_Exercise requirements_
Only an exact retyping of all the entries counts as an answer.

_Given data_
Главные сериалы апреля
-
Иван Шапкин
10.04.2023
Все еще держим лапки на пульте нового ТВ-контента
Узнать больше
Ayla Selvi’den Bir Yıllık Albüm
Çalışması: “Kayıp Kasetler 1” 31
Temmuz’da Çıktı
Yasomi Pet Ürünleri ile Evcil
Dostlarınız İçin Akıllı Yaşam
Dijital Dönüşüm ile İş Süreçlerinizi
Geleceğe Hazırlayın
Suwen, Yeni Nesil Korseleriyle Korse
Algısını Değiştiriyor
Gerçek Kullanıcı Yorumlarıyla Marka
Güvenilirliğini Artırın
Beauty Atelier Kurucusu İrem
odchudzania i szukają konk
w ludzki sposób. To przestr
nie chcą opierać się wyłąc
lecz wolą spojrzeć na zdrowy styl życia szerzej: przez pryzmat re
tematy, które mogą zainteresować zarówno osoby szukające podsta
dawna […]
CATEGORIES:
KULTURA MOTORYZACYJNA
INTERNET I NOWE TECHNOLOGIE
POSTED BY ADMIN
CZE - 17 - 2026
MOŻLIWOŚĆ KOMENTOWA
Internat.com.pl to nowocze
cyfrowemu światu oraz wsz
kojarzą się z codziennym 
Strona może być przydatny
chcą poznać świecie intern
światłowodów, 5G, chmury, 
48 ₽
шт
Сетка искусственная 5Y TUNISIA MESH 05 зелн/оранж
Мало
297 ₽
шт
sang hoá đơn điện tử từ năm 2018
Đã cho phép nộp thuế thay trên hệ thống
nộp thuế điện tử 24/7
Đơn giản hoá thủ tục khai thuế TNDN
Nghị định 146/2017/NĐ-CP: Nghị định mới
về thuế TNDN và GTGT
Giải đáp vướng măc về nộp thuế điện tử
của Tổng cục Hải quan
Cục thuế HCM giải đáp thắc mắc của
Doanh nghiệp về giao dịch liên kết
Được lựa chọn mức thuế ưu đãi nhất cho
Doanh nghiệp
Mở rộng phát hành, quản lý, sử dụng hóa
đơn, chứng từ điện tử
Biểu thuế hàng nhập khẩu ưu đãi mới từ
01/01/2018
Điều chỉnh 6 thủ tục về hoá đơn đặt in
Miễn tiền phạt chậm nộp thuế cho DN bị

_Your solution_
Главные сериалы апреля
-
Иван Шапкин
10.04.2023
Все еще держим лапки на пульте нового ТВ-контента
Узнать больше
Ayla Selvi’den Bir Yıllık Albüm
Çalışması: “Kayıp Kasetler 1” 31
Temmuz’da Çıktı
Yasomi Pet Ürünleri ile Evcil
Dostlarınız İçin Akıllı Yaşam
Dijital Dönüşüm ile İş Süreçlerinizi
Geleceğe Hazırlayın
Suwen, Yeni Nesil Korseleriyle Korse
Algısını Değiştiriyor
Gerçek Kullanıcı Yorumlarıyla Marka
Güvenilirliğini Artırın
Beauty Atelier Kurucusu İrem
odchudzania i szukają konk
w ludzki sposób. To przestr
nie chcą opierać się wyłąc
lecz wolą spojrzeć na zdrowy styl życia szerzej: przez pryzmat re
tematy, które mogą zainteresować zarówno osoby szukające podsta
dawna […]
CATEGORIES:
KULTURA MOTORYZACYJNA
INTERNET I NOWE TECHNOLOGIE
POSTED BY ADMIN
CZE - 17 - 2026
MOŻLIWOŚĆ KOMENTOWA
Internat.com.pl to nowocze
cyfrowemu światu oraz wsz
kojarzą się z codziennym 
Strona może być przydatny
chcą poznać świecie intern
światłowodów, 5G, chmury, 
48 ₽
шт
Сетка искусственная 5Y TUNISIA MESH 05 зелн/оранж
Мало
297 ₽
шт
sang hoá đơn điện tử từ năm 2018
Đã cho phép nộp thuế thay trên hệ thống
nộp thuế điện tử 24/7
Đơn giản hoá thủ tục khai thuế TNDN
Nghị định 146/2017/NĐ-CP: Nghị định mới
về thuế TNDN và GTGT
Giải đáp vướng măc về nộp thuế điện tử
của Tổng cục Hải quan
Cục thuế HCM giải đáp thắc mắc của
Doanh nghiệp về giao dịch liên kết
Được lựa chọn mức thuế ưu đãi nhất cho
Doanh nghiệp
Mở rộng phát hành, quản lý, sử dụng hóa
đơn, chứng từ điện tử
Biểu thuế hàng nhập khẩu ưu đãi mới từ
01/01/2018
Điều chỉnh 6 thủ tục về hoá đơn đặt in
Miễn tiền phạt chậm nộp thuế cho DN bị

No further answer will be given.